#### Dataset content ####

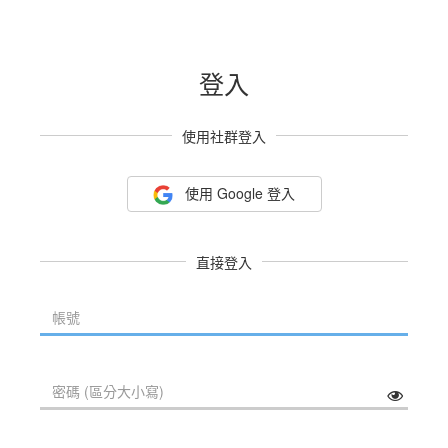
登入
使用社群登入
使用 Google 登入
直接登入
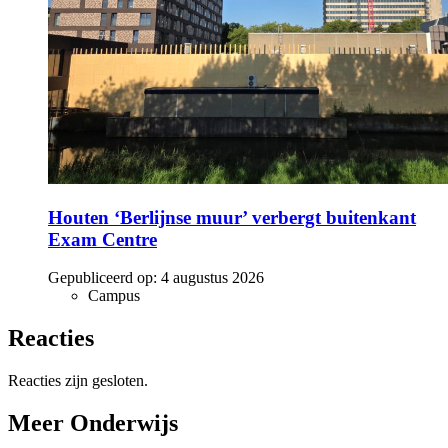
Houten ‘Berlijnse muur’ verbergt buitenkant
Exam Centre
Gepubliceerd op:
4 augustus 2026
Campus
Reacties
Reacties zijn gesloten.
Meer Onderwijs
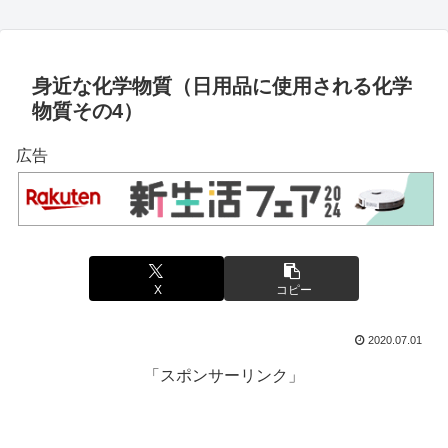
身近な化学物質（日用品に使用される化学
物質その4）
広告
X
コピー
2020.07.01
「スポンサーリンク」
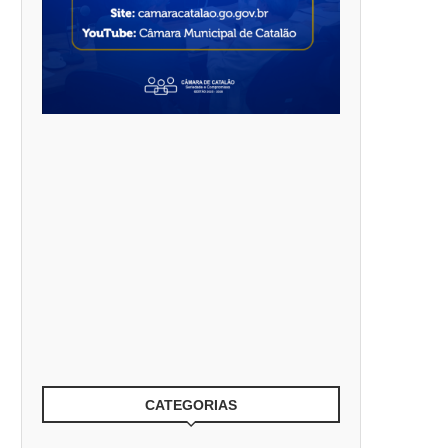
CATEGORIAS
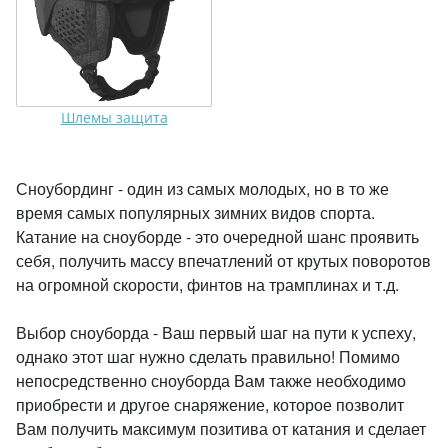
Шлемы защита
Сноубординг - один из самых молодых, но в то же
время самых популярных зимних видов спорта.
Катание на сноуборде - это очередной шанс проявить
себя, получить массу впечатлений от крутых поворотов
на огромной скорости, финтов на трамплинах и т.д.
Выбор сноуборда - Ваш первый шаг на пути к успеху,
однако этот шаг нужно сделать правильно! Помимо
непосредственно сноуборда Вам также необходимо
приобрести и другое снаряжение, которое позволит
Вам получить максимум позитива от катания и сделает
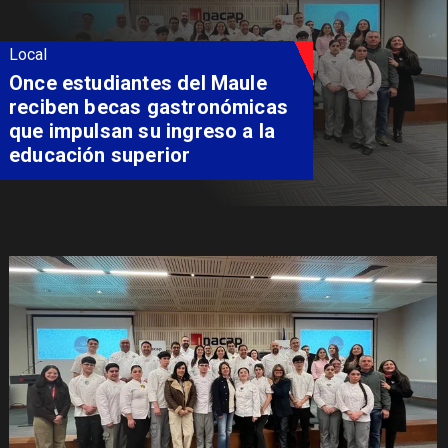
Local
Once estudiantes del Maule
reciben becas gastronómicas
que impulsan su ingreso a la
educación superior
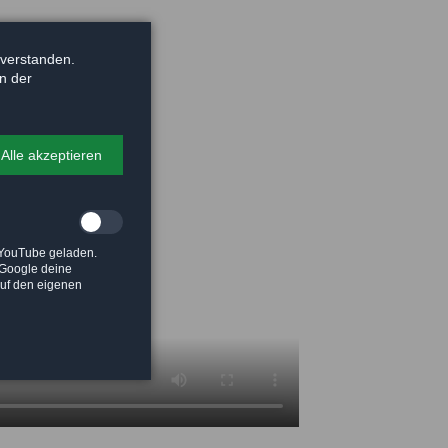
nverstanden.
in der
Alle akzeptieren
 YouTube geladen.
t Google deine
auf den eigenen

####

Once the pictures are set aside, transcribe the remaining lines above exactly.

» **Response area**:
登入
使用社群登入
使用 Google 登入
直接登入
Houten ‘Berlijnse muur’ verbergt buitenkant
Exam Centre
Gepubliceerd op:
4 augustus 2026
Campus
Reacties
Reacties zijn gesloten.
Meer Onderwijs
身近な化学物質（日用品に使用される化学
物質その4）
広告
X
コピー
2020.07.01
「スポンサーリンク」
CATEGORIAS
Шлемы защита
Сноубординг - один из самых молодых, но в то же
время самых популярных зимних видов спорта.
Катание на сноуборде - это очередной шанс проявить
себя, получить массу впечатлений от крутых поворотов
на огромной скорости, финтов на трамплинах и т.д.
Выбор сноуборда - Ваш первый шаг на пути к успеху,
однако этот шаг нужно сделать правильно! Помимо
непосредственно сноуборда Вам также необходимо
приобрести и другое снаряжение, которое позволит
Вам получить максимум позитива от катания и сделает
Local
Once estudiantes del Maule
reciben becas gastronómicas
que impulsan su ingreso a la
educación superior
nverstanden.
in der
Alle akzeptieren
 YouTube geladen.
t Google deine
auf den eigenen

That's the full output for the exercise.